> Excerpts from a dataset:
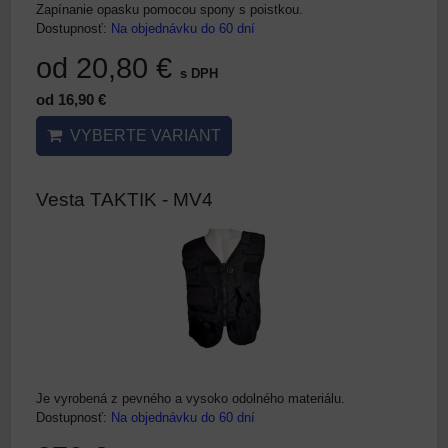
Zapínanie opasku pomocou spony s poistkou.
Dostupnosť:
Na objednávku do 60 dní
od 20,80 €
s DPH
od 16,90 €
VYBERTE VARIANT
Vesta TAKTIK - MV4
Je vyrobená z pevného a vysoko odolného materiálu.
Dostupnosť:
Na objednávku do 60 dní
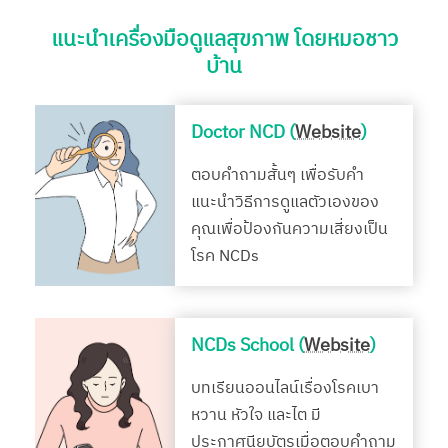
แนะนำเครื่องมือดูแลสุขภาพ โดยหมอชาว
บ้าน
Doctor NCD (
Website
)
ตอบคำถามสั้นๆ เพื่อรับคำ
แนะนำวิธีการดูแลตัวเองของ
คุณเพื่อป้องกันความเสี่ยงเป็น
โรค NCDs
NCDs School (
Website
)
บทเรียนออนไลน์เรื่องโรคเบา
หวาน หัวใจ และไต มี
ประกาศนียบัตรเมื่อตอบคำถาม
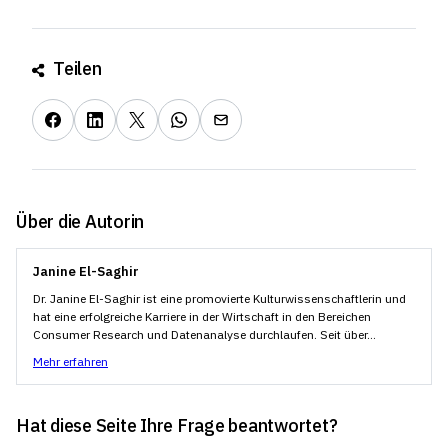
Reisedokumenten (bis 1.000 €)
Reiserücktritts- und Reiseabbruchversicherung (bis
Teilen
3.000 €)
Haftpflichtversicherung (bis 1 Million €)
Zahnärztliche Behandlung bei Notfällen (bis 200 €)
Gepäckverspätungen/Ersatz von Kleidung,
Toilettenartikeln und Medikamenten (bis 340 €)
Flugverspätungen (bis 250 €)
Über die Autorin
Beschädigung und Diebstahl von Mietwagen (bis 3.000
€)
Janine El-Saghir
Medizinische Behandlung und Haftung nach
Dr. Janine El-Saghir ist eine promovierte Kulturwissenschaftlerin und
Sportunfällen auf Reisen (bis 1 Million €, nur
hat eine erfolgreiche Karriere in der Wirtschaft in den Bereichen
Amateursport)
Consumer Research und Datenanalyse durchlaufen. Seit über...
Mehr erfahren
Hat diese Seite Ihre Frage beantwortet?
* * *
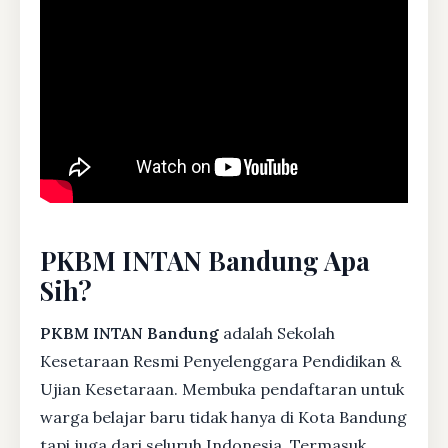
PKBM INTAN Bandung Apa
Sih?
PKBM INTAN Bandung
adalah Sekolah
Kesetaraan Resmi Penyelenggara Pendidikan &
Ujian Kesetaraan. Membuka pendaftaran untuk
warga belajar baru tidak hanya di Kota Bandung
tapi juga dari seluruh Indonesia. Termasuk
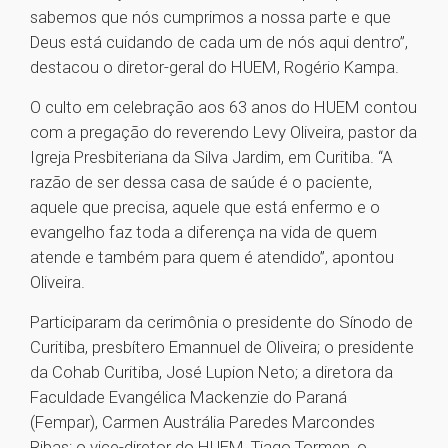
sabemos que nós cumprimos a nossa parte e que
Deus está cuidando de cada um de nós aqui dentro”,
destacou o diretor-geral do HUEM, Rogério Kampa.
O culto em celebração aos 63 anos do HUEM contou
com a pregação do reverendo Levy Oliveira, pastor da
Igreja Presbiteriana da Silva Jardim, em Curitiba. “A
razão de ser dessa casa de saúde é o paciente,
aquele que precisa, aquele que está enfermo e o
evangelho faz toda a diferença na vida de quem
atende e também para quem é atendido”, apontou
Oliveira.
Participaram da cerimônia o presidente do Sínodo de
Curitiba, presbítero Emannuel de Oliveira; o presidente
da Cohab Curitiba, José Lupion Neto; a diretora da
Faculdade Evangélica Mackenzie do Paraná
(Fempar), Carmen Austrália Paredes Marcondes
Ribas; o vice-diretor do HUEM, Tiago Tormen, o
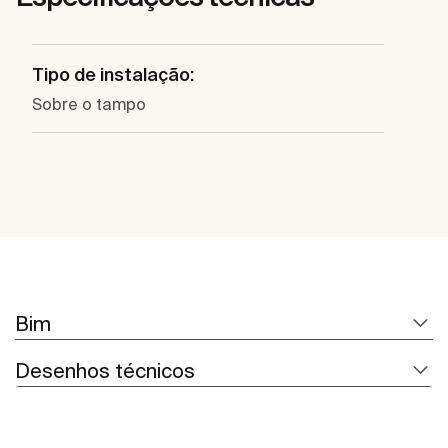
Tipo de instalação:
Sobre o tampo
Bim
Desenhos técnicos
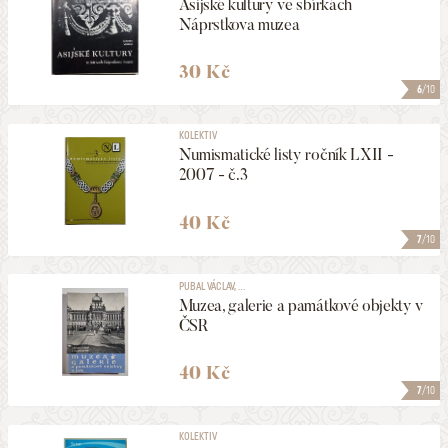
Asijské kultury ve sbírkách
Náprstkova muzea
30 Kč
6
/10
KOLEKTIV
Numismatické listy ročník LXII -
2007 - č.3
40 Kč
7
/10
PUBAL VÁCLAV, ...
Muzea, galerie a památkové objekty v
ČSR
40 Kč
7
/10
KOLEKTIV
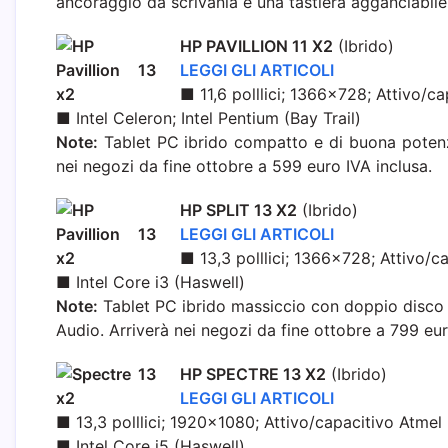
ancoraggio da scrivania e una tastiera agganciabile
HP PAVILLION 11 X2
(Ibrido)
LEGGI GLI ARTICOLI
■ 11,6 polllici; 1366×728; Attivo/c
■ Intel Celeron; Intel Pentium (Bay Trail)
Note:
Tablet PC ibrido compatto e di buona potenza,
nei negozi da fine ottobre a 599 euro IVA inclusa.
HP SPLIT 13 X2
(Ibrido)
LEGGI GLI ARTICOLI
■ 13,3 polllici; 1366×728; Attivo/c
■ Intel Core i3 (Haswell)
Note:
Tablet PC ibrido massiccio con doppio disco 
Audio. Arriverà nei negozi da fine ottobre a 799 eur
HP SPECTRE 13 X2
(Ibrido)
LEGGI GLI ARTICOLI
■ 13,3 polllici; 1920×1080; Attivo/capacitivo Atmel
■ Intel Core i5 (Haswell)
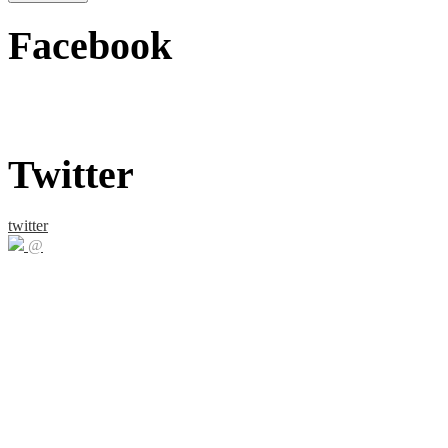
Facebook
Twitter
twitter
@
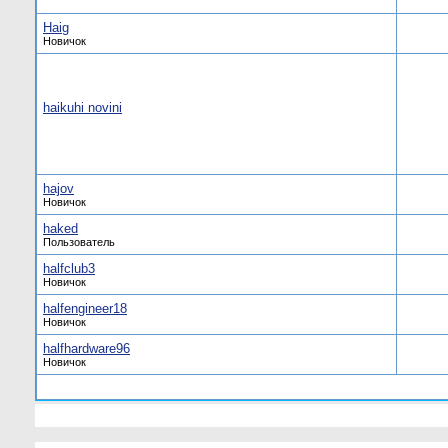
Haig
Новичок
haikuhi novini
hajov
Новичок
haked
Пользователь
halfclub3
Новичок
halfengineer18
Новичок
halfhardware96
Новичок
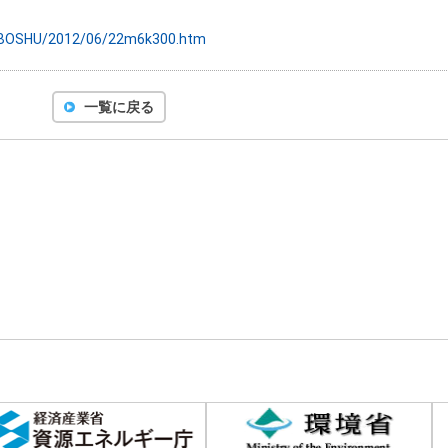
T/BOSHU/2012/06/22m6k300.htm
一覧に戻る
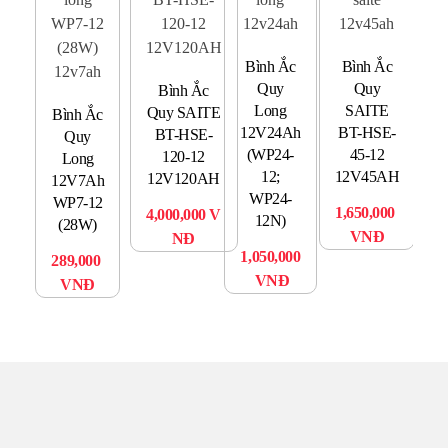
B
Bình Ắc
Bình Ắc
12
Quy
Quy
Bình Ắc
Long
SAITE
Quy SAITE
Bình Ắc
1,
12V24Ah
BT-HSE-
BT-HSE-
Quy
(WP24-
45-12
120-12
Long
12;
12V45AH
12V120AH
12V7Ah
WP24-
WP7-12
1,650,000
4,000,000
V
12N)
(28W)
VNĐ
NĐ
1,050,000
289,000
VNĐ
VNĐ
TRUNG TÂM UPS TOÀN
--
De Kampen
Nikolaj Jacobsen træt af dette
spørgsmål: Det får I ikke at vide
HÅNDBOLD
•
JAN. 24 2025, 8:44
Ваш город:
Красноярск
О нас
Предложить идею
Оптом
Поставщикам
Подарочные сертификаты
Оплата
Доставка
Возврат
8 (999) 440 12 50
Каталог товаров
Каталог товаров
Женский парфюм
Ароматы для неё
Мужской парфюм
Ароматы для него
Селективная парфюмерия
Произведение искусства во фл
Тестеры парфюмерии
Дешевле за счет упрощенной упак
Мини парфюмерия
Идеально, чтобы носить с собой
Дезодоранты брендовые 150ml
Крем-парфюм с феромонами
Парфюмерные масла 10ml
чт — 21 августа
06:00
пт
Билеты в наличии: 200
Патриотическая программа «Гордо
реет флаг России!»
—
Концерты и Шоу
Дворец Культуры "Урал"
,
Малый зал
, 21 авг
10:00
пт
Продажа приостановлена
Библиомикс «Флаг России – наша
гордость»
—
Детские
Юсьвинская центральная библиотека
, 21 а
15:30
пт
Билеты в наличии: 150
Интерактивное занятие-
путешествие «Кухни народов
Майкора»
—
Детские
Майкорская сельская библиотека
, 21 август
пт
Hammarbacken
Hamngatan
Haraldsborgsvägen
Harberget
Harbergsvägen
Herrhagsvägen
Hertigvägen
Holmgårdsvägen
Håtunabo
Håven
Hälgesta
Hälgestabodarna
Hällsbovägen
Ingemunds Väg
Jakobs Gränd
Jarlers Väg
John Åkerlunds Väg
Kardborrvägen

> Task directions:
Where a line of the records above holds the word "Behandlung", copy that line.

> Response to this task:
Zahnärztliche Behandlung bei Notfällen (bis 200 €)
Medizinische Behandlung und Haftung nach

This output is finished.